Putusan tersebut menyusul penetapan Hery sebagai tersangka oleh Kejaksaan Agung dalam kasus dugaan korupsi tata kelola usaha pertambangan nikel periode 2013-2025.
Majelis Etik juga merekomendasikan agar salinan putusan disampaikan kepada Presiden RI, Ketua DPR RI, dan Komisi II DPR RI untuk proses pengisian jabatan anggota dan ketua Ombudsman yang baru sesuai ketentuan perundang-undangan.
Menurut Majelis Etik, putusan tersebut bersifat final dan mengikat dalam penegakan kode etik dan kode perilaku insan Ombudsman Republik Indonesia.
Menanggapi keputusan itu, Menteri Sekretaris Negara Prasetyo Hadi menyatakan pemerintah menghormati hasil sidang Majelis Etik Ombudsman.
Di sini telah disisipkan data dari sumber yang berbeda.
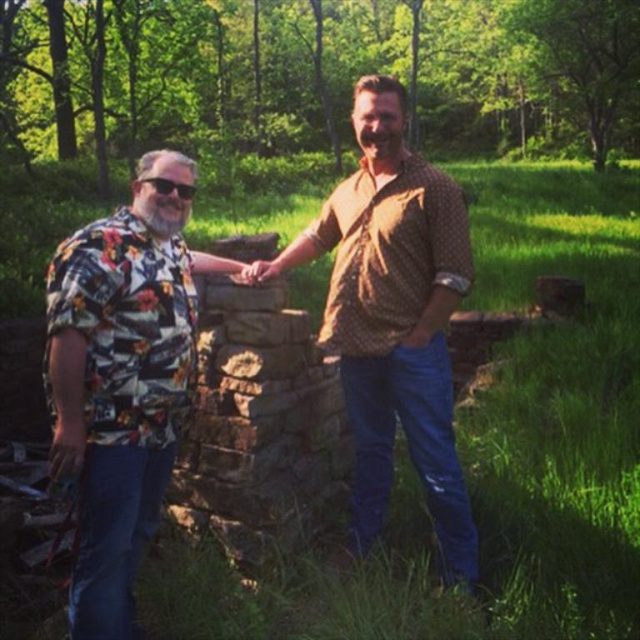 Between floral print shirt at left and brown dotted shirt at center, which one has more height?

With more height is brown dotted shirt at center.

Does floral print shirt at left have a smaller size compared to brown dotted shirt at center?

Correct, floral print shirt at left occupies less space than brown dotted shirt at center.

Is point (147, 224) positioned behind point (465, 240)?

No, (147, 224) is in front of (465, 240).

Locate an element on the screen. floral print shirt at left is located at coordinates (122, 380).

Locate an element on the screen. Image resolution: width=640 pixels, height=640 pixels. floral-patterned shirt at center is located at coordinates (394, 317).

Image resolution: width=640 pixels, height=640 pixels. Identify the location of floral-patterned shirt at center. (394, 317).

Who is lower down, floral-patterned shirt at center or brown dotted shirt at center?

floral-patterned shirt at center is below.

Can you confirm if floral-patterned shirt at center is wider than brown dotted shirt at center?

Indeed, floral-patterned shirt at center has a greater width compared to brown dotted shirt at center.

Image resolution: width=640 pixels, height=640 pixels. In order to click on floral-patterned shirt at center in this screenshot , I will do `click(394, 317)`.

The image size is (640, 640). Identify the location of floral-patterned shirt at center. (394, 317). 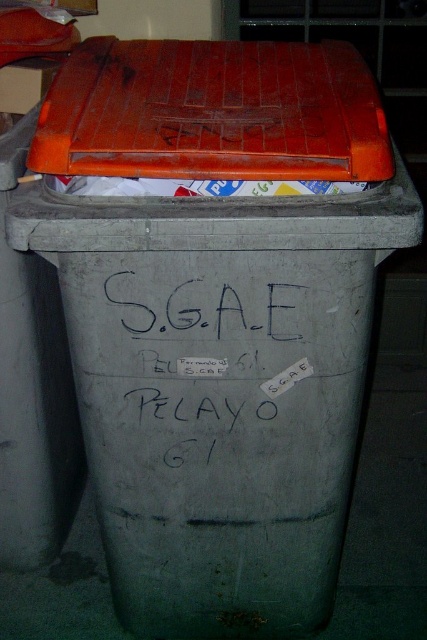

“Ya, kita menghormati keputusan itu ya,” kata Prasetyo di Kompleks Istana Kepresidenan, Jakarta, Senin (8/6).
Prasetyo menegaskan pemerintah akan menindaklanjuti keputusan tersebut sesuai prosedur yang berlaku.
“Nanti kita tindaklanjuti semuanya,” ujarnya.
Ia juga menekankan bahwa peristiwa yang berujung pada pemberhentian pejabat negara akibat persoalan hukum merupakan hal yang tidak diharapkan terjadi.
“Tentunya itu sebenarnya kan tidak hanya berlaku untuk Ombudsman ya, berkenaan dengan masalah apa namanya, kejadian itu kan kita tidak ingin terjadi kepada siapa pun para pejabat negara. Jadi kita menghormati,” kata Prasetyo.